Saint Julien lies on two plateaus between Pauillac and Margaux on the left bank of the Gironde Estuary. It is divided into essentially 2 areas - the riverside estates around the village of Saint Julien and the southern estates around the village of Beychevelle where the area's Cru Bourgeois are also grouped. The vineyards cover 2,200 acres.
Saint Julien has the highest proportion of classified estates of all the regions in Bordeaux – 11 in total. The quality is so good in Saint Julien, that second wines from those châteaux are very attractive. It is home to the 5 great second growths: Châteaux Ducru Beaucaillou, Léoville Poyferré, Léoville Barton, Gruard Larose and Léoville Las Cases and has a raft of high performing Châteaux in its ranks from 2ème (2nd Growths) to 4ème (4th Growths).
Terroir and Grapes
The waters of the Gironde Estuary have a warming influence on the climate which, coupled with the south easterly exposure of most vineyards, helps to fully ripen the Cabernet Sauvignon vines in this area. The terroir is very similar throughout Saint Julien - gravelly soils dominate and only the proximity of the estuary can cause slight variations in climate.
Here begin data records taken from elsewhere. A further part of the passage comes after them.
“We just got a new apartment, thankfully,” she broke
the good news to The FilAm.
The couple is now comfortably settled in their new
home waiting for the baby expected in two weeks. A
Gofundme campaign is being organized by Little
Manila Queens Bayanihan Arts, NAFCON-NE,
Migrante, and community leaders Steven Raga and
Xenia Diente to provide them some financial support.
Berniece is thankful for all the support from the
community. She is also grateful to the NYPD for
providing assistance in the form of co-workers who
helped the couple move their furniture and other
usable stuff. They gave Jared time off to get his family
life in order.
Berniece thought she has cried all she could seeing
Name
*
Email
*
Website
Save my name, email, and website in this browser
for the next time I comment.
In fact, Saint Julien's layer of glacial gravel takes the form of a huge rectangle over 3 miles long and 2 miles wide which sits on a limestone plateau. Saint Julien is a Cabernet Sauvignon commune. Blends of 70% Cabernet Sauvignon with around 20% Merlot and a bit of Cabernet Franc are not unusual.
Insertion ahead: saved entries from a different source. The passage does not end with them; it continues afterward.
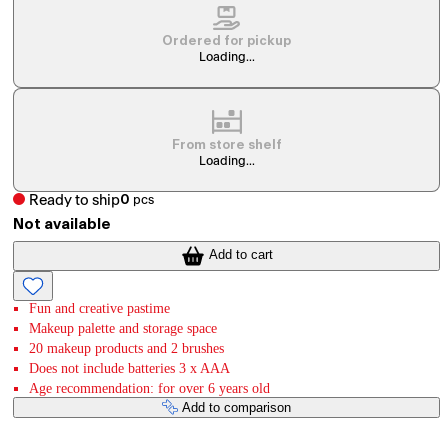
Ordered for pickup
Loading...
From store shelf
Loading...
Ready to ship
0
pcs
Not available
Add to cart
Fun and creative pastime
Makeup palette and storage space
20 makeup products and 2 brushes
Does not include batteries 3 x AAA
Age recommendation: for over 6 years old
Add to comparison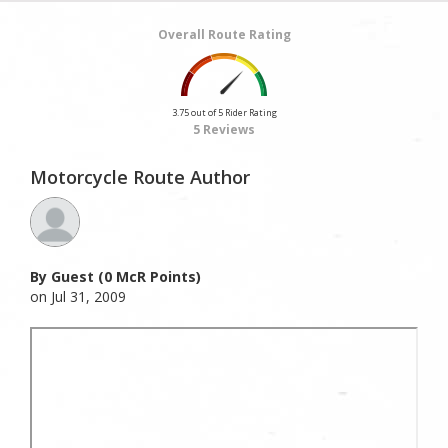
Overall Route Rating
3.75 out of 5 Rider Rating
5 Reviews
Motorcycle Route Author
By Guest (0 McR Points)
on Jul 31, 2009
Many people say that Saint Julien is the classic claret, robust, powerful and refined with a balance of perfume, structure and mineral fruit. Saint Julien combines the Médoc's best qualities – its wines have the elegance of Margaux, the power of Pauillac and the cedar and blackcurrant nose of Saint Estèphe. The wines age well and have the ability to develop for a decade or more.